Reliability refers to recovering a system from infrastructure or service failures, dynamically acquiring computing resources to meet demand, and mitigating disruptions such as misconfigurations or transient network issues. The five design principles are to test recovery procedures, automatically recover from failure, scale horizontally to increase aggregate system availability, stop guessing capacity, and manage change in automation. The key service is CloudWatch to monitor run-time metrics. For each of the three best practice areas, the nine best practices and the key AWS services and features are:

Foundations: The two key questions are “How do you manage service limits for your accounts?” and “How are you planning your network topology?”. The two key services are Identity and Access Management (IAM) to control access to services and resources securely; and Virtual Private Cloud (VPC) to provision a private, isolated section of AWS to launch resources in a virtual network.

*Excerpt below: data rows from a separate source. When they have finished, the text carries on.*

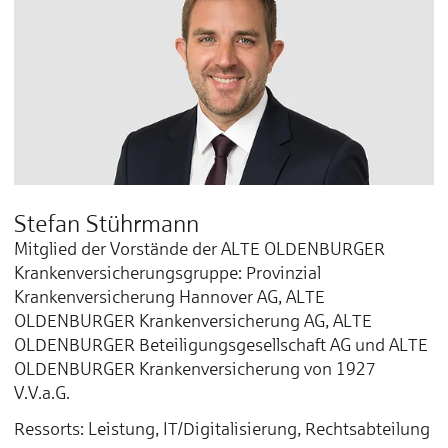
Stefan Stührmann
Mitglied der Vorstände der ALTE OLDENBURGER
Krankenversicherungsgruppe: Provinzial
Krankenversicherung Hannover AG, ALTE
OLDENBURGER Krankenversicherung AG, ALTE
OLDENBURGER Beteiligungsgesellschaft AG und ALTE
OLDENBURGER Krankenversicherung von 1927
V.V.a.G.
Ressorts: Leistung, IT/Digitalisierung, Rechtsabteilung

Change Management: The three key questions are “How does your system adapt to changes in demand?”, “How are you monitoring resources?”, and “How are you executing change?”. The two key services are CloudTrail to record application programming interface (API) calls for accounts and to deliver log files for auditing; and Config to provide a detailed inventory of resources and configuration, and to continuously record configuration changes.

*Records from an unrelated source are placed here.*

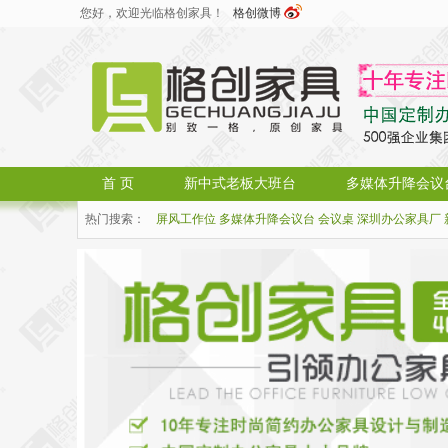
您好，欢迎光临格创家具！
格创微博
首 页
新中式老板大班台
多媒体升降会议
热门搜索：
屏风工作位
多媒体升降会议台
会议桌
深圳办公家具厂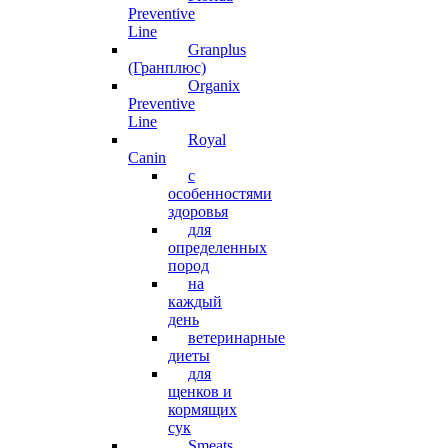
Preventive
Line
Granplus
(Гранплюс)
Organix
Preventive
Line
Royal
Canin
с
особенностями
здоровья
для
определенных
пород
на
каждый
день
ветеринарные
диеты
для
щенков и
кормящих
сук
Smeats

Failure Management: The four key questions are “How are you backing up your data?”, “How does your system withstand component failures?”, “How are you testing for resiliency?”, and “How are you planning for disaster recovery?”. The key service is CloudFormation to provide templates for the creation of resources and to provision the resources in a predictable fashion.

Operational Excellence

Operational excellence refers to running and monitoring systems to deliver business value and to improve continually supporting processes and procedures. The five design principles are to perform repetitive operations with code, align operations processes to business objectives, implement regular small incremental changes, test for responses to unexpected events, learn from operational events and failures, and keep operations procedures current. The two primary services are CloudFormation to create templates based on best practices and to provision resources properly; and CloudWatch to monitor metrics, collect logs, generate alerts, and trigger responses. For each of the three best practice areas, the six best practices and the key services and features are:

Preparation: The two key questions are “What best practices for cloud operations are you using?” and “How are you doing configuration management for your workload?” The four key services are Config to provide a detailed inventory of resources and configuration, and to continuously record configuration changes; Service Catalog to create a standardized set of service offerings aligned with best practices; and Auto Scaling and Simple Queue Service (SQS) to automate workloads.

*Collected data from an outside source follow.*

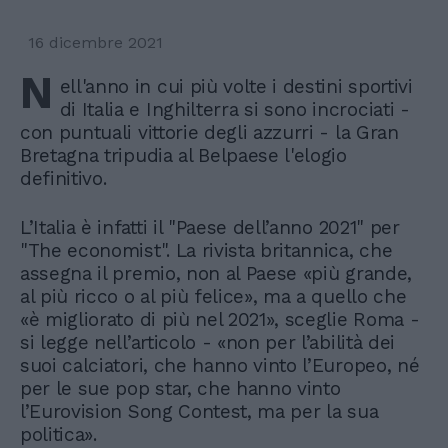
16 dicembre 2021
N
ell'anno in cui più volte i destini sportivi
di Italia e Inghilterra si sono incrociati -
con puntuali vittorie degli azzurri - la Gran
Bretagna tripudia al Belpaese l'elogio
definitivo.
L’Italia è infatti il "Paese dell’anno 2021" per
"The economist". La rivista britannica, che
assegna il premio, non al Paese «più grande,
al più ricco o al più felice», ma a quello che
«è migliorato di più nel 2021», sceglie Roma -
si legge nell’articolo - «non per l’abilità dei
suoi calciatori, che hanno vinto l’Europeo, né
per le sue pop star, che hanno vinto
l’Eurovision Song Contest, ma per la sua
politica».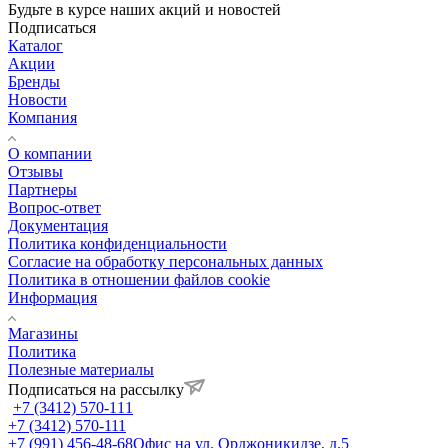
Будьте в курсе наших акций и новостей
Подписаться
Каталог
Акции
Бренды
Новости
Компания
О компании
Отзывы
Партнеры
Вопрос-ответ
Документация
Политика конфиденциальности
Согласие на обработку персональных данных
Политика в отношении файлов cookie
Информация
Магазины
Политика
Полезные материалы
Подписаться на рассылку
+7 (3412) 570-111
+7 (3412) 570-111
+7 (991) 456-48-68
Офис на ул. Орджоникидзе, д.5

Operations: The two key questions are “How are you evolving your workload while minimizing the impact of change?” and “How do you monitor your workload to ensure it is operating as expected?”. The key services are CodeCommit, CodeDeploy, and CodePipeline to manage and automate code changes to workloads; AWS software development kits (SDKs) and third-party libraries to automate operational changes; and CloudTrail to audit and track changes.

Responses: The two key questions are “How do you respond to unplanned operational events?” and “How is escalation managed when responding to unforeseen operational events?”. The key service is CloudWatch with its alarms and events to provide effective and automated responses.

Takeaways

For business continuity, do not trust the cloud provider to handle all eventualities. Instead, continue to rely on expert system and database administrators to execute proper planning and architectural design. Specifically, maximize the availability and performance of applications and data by replicating them so that they automatically fail-over without interruption between availability zones in the same region and between different regions for fault tolerance and low latency. Finally, accept that the cloud comes with a significant cost so that taking shortcuts is likely to result in painful consequences down the road.